GOAL OF THE EXERCISE. Please output exactly the lines below, starting at the line that has "Porto Xavier – 5" and ending at the line that has "drammensregionen. I år er temaet Kompetanse.", both included; leave out all pictures and include nothing else.

DATA LISTING.
━━━

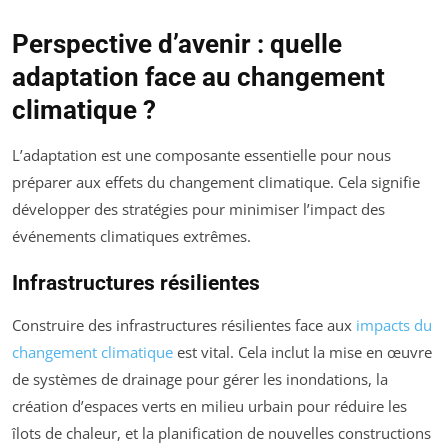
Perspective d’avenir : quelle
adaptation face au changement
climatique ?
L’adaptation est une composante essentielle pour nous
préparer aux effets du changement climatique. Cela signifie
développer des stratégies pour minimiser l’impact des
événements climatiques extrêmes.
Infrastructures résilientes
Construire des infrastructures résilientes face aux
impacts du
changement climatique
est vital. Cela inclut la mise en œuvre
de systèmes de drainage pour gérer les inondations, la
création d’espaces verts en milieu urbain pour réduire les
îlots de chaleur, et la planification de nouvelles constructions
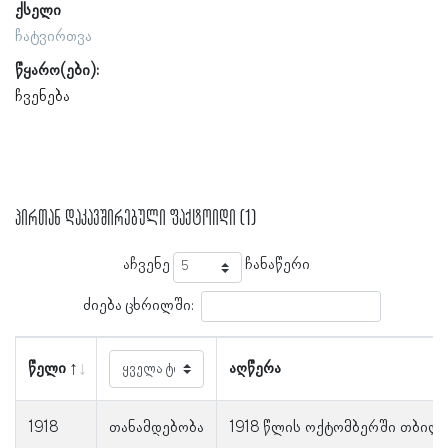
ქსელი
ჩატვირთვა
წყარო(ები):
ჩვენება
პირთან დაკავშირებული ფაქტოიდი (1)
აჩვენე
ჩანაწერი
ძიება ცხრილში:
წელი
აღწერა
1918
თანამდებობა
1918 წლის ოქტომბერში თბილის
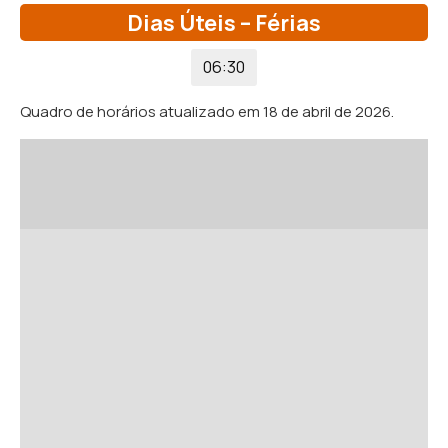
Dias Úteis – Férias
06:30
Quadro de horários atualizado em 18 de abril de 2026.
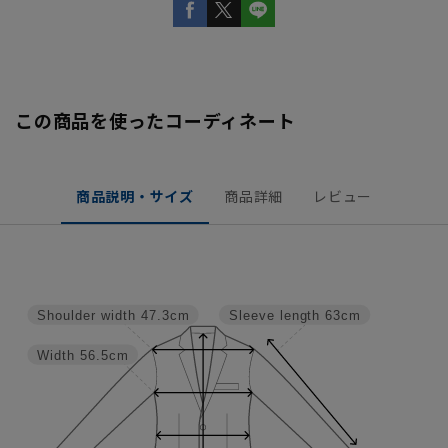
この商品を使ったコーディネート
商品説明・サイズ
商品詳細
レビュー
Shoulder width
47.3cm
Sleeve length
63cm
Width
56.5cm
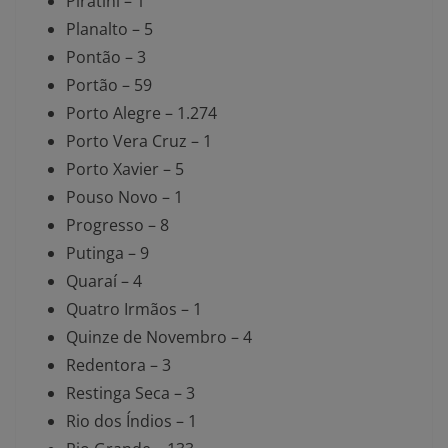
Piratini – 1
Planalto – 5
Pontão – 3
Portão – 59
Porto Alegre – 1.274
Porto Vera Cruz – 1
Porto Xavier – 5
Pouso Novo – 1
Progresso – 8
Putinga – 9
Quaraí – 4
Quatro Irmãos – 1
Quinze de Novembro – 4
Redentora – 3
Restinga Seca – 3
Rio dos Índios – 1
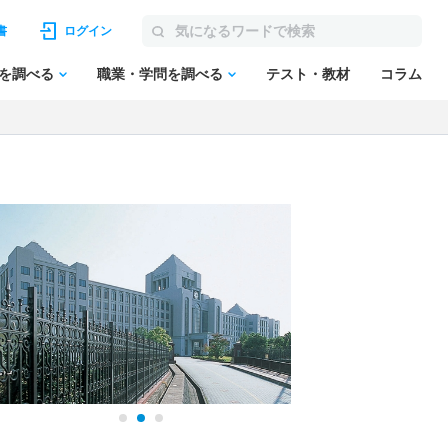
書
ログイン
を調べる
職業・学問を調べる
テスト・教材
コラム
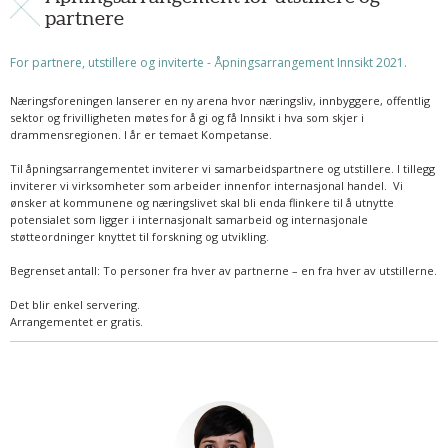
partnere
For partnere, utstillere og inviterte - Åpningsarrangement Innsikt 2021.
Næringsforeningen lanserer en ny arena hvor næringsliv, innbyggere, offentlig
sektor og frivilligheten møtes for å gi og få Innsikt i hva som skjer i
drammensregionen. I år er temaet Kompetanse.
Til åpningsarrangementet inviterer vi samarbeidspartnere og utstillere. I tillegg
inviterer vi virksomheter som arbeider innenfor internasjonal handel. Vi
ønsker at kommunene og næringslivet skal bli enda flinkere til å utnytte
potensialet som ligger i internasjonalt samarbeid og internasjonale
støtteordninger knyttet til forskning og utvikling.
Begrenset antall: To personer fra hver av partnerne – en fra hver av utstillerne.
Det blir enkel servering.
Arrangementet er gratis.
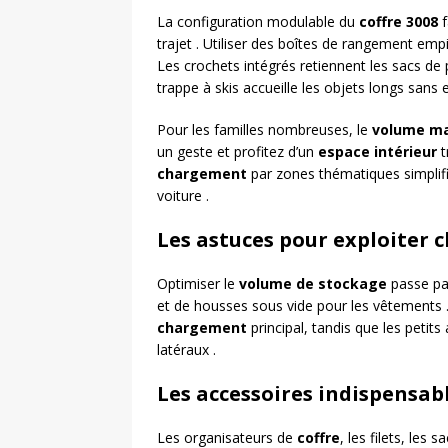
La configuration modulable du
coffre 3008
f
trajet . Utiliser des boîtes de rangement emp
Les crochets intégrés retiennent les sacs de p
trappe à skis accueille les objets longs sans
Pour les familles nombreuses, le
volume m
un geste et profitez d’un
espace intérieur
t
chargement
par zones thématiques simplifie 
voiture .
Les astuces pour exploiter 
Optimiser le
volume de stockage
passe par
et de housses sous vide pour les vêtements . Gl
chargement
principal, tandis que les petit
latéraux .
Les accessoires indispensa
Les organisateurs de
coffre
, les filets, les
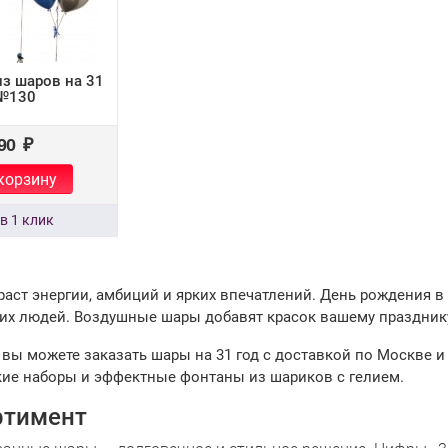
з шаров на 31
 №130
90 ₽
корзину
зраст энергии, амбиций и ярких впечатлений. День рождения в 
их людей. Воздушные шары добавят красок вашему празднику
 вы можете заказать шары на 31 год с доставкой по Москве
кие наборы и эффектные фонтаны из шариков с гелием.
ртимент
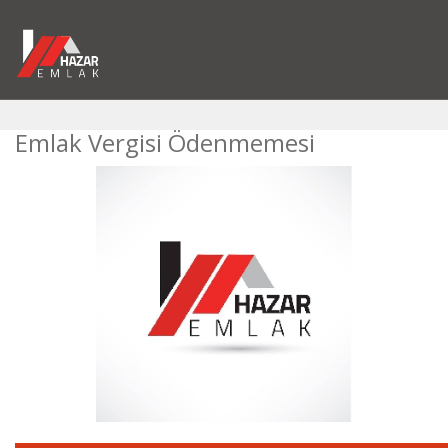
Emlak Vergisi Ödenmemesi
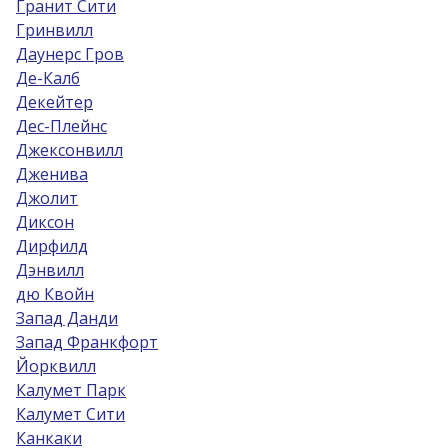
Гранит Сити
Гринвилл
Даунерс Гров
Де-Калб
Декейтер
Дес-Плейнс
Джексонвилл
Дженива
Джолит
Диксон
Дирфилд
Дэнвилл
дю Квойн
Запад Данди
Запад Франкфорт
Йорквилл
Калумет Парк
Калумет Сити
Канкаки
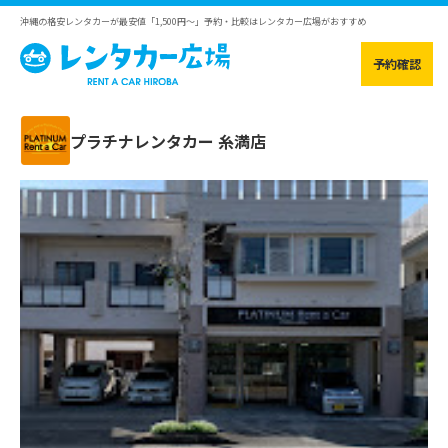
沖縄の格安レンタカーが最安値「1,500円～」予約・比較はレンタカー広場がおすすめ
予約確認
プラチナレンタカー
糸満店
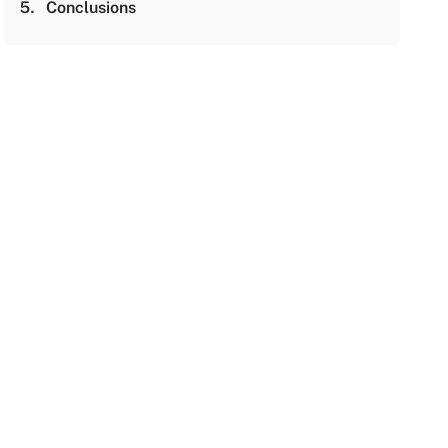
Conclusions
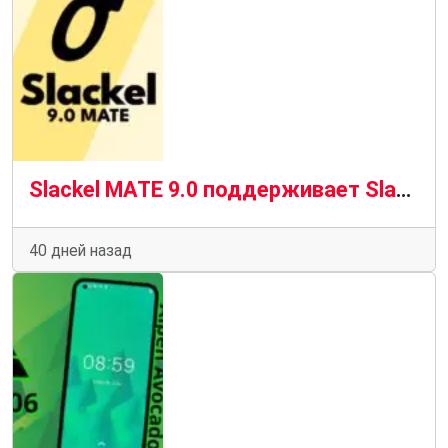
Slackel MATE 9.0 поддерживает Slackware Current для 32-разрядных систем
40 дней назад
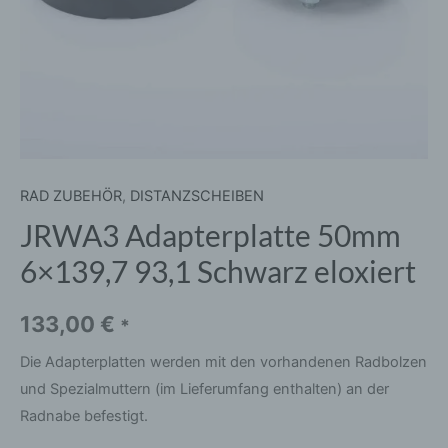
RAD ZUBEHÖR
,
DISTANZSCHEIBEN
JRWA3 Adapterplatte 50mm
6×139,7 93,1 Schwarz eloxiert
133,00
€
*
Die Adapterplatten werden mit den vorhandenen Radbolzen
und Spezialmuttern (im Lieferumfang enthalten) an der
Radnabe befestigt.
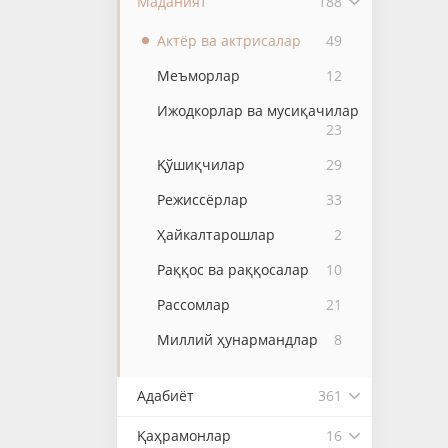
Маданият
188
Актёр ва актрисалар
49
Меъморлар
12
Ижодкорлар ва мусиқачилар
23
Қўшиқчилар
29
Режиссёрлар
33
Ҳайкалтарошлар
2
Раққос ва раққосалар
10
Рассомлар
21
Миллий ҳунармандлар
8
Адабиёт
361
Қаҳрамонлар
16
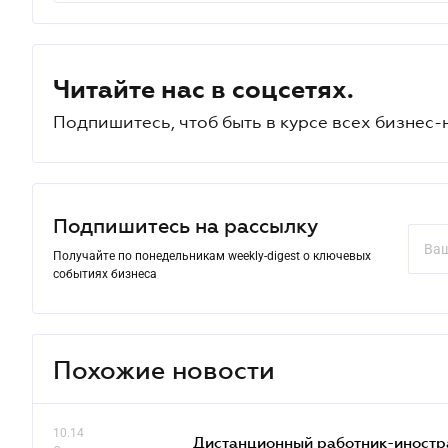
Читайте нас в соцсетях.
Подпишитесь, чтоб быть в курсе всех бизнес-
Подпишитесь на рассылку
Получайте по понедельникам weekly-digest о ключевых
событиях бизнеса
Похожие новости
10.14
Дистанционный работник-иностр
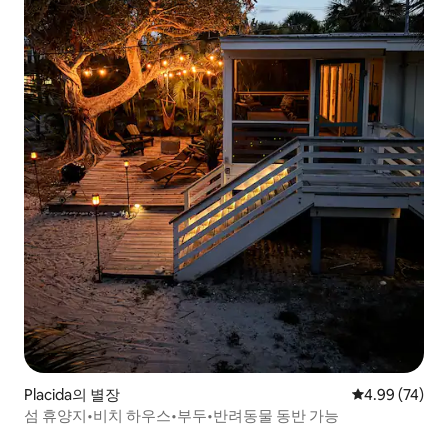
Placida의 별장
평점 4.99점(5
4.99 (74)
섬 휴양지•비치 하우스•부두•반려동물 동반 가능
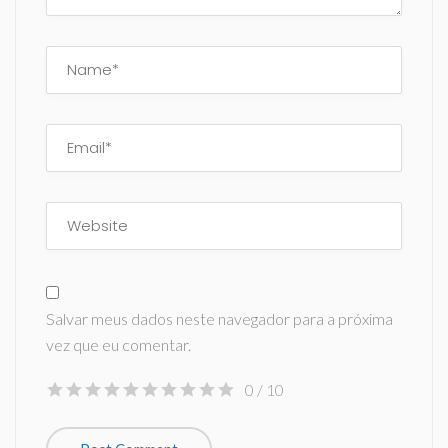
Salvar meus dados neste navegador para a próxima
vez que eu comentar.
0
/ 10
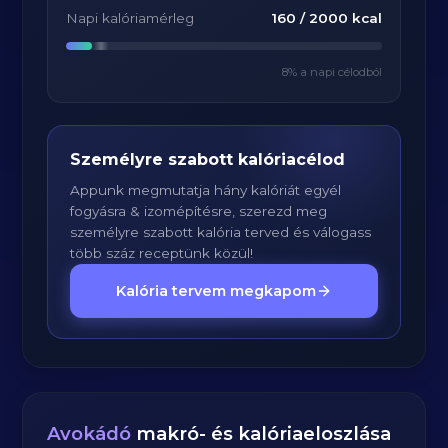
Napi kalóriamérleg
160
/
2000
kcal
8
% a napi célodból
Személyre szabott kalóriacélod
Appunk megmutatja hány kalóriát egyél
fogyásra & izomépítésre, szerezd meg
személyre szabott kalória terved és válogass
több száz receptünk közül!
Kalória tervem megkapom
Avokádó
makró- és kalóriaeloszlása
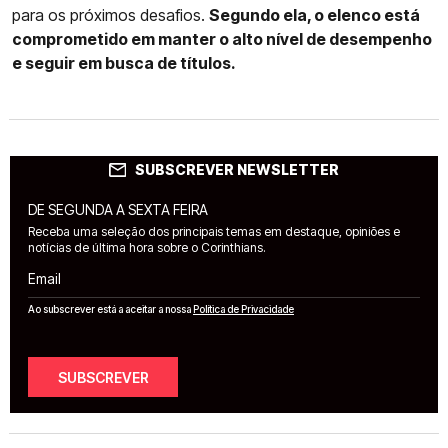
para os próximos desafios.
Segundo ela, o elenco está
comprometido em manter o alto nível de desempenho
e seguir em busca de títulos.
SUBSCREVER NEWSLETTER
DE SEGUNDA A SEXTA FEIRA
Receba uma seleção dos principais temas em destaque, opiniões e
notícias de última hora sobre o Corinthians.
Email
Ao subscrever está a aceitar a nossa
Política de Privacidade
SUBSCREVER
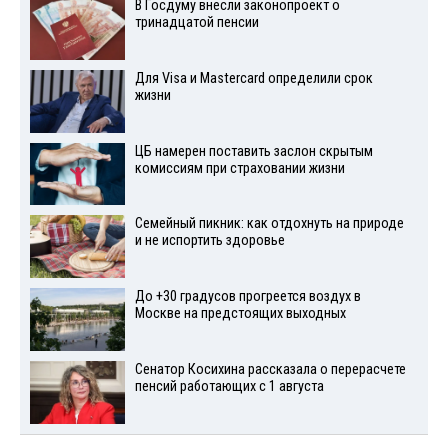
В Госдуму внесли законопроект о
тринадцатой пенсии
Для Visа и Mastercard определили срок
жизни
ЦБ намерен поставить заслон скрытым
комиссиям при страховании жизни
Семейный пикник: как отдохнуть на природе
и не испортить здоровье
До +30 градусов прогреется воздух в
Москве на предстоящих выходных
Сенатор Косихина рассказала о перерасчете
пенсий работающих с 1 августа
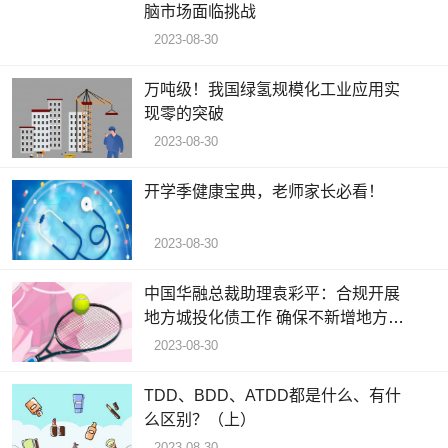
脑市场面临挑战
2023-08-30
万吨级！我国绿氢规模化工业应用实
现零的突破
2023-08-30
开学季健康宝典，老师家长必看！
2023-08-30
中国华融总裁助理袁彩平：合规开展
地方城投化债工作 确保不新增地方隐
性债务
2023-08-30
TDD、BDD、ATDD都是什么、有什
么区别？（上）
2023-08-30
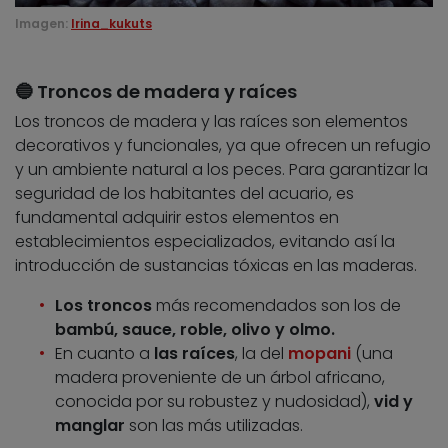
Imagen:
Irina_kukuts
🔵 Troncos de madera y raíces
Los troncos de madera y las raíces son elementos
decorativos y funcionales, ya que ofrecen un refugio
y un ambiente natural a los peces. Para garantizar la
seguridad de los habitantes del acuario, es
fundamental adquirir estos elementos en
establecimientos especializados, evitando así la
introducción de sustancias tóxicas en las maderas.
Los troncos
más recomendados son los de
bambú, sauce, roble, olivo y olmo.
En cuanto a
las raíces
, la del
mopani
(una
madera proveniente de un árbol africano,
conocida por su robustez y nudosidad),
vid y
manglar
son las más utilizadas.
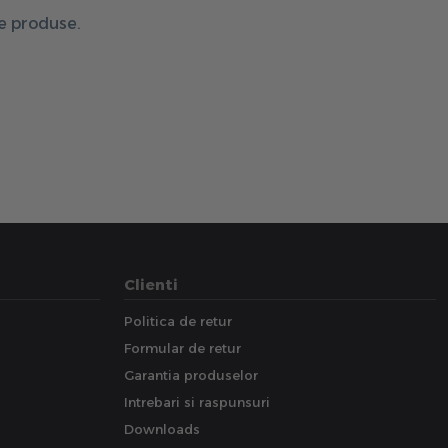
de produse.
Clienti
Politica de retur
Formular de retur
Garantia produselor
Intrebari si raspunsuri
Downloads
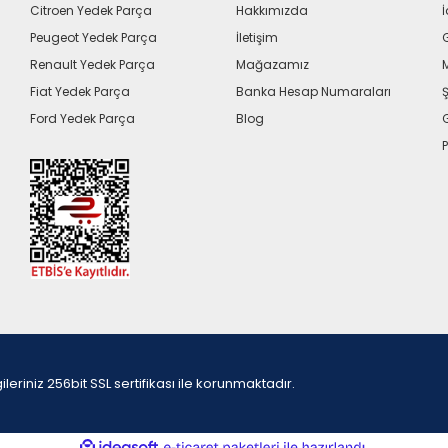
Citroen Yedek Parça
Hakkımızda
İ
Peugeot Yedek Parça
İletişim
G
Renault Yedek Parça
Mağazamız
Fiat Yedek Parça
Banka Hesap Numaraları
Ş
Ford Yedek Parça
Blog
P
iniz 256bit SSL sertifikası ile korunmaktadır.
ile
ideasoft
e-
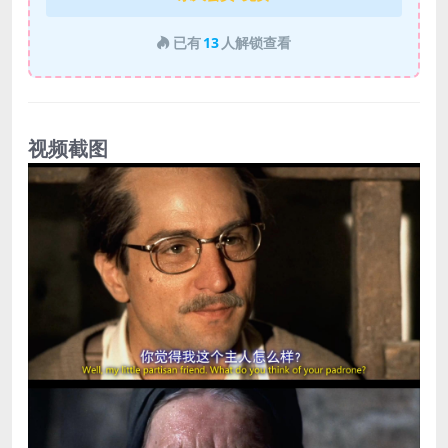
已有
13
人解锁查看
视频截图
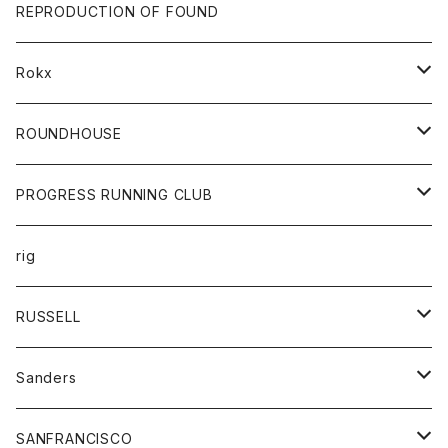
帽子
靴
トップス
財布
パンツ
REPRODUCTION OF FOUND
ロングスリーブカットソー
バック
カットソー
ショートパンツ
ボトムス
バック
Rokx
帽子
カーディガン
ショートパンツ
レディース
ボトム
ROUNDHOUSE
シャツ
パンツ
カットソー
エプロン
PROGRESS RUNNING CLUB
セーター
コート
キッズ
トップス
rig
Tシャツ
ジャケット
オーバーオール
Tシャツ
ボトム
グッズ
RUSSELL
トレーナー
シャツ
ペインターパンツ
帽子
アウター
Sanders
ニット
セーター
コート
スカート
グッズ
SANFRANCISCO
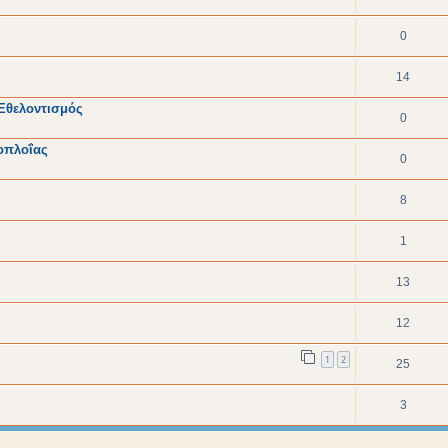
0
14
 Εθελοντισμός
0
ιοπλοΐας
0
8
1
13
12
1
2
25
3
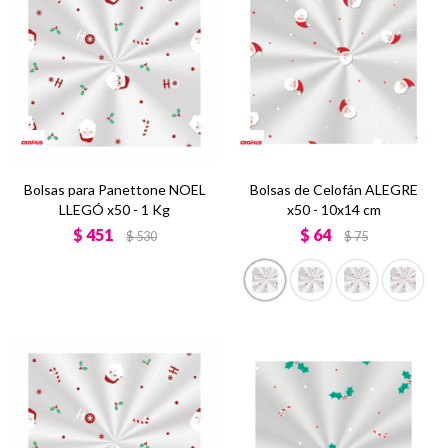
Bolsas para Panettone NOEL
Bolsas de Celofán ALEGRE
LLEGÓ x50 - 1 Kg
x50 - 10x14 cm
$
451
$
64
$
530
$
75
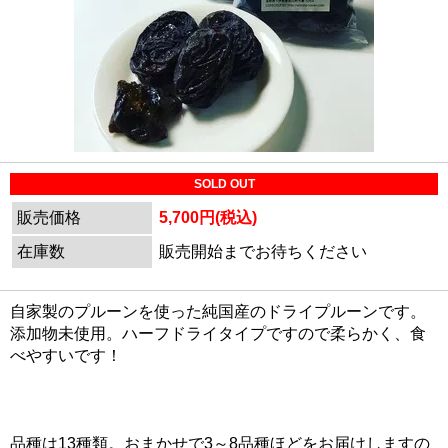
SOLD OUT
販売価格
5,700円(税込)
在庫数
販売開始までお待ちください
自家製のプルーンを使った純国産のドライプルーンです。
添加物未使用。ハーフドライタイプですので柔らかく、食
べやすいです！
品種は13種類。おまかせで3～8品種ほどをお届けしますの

━━━

SOLUTION FOR THIS TASK.
Porto Xavier – 5
Pouso Novo – 1
Progresso – 8
Putinga – 9
Quaraí – 4
Quatro Irmãos – 1
Quinze de Novembro – 4
Redentora – 3
Restinga Seca – 3
Rio dos Índios – 1
書
ログイン
を調べる
職業・学問を調べる
テスト・教材
コラム
partnere
For partnere, utstillere og inviterte - Åpningsarrangement Innsikt 2021.
Næringsforeningen lanserer en ny arena hvor næringsliv, innbyggere, offentlig
sektor og frivilligheten møtes for å gi og få Innsikt i hva som skjer i
drammensregionen. I år er temaet Kompetanse.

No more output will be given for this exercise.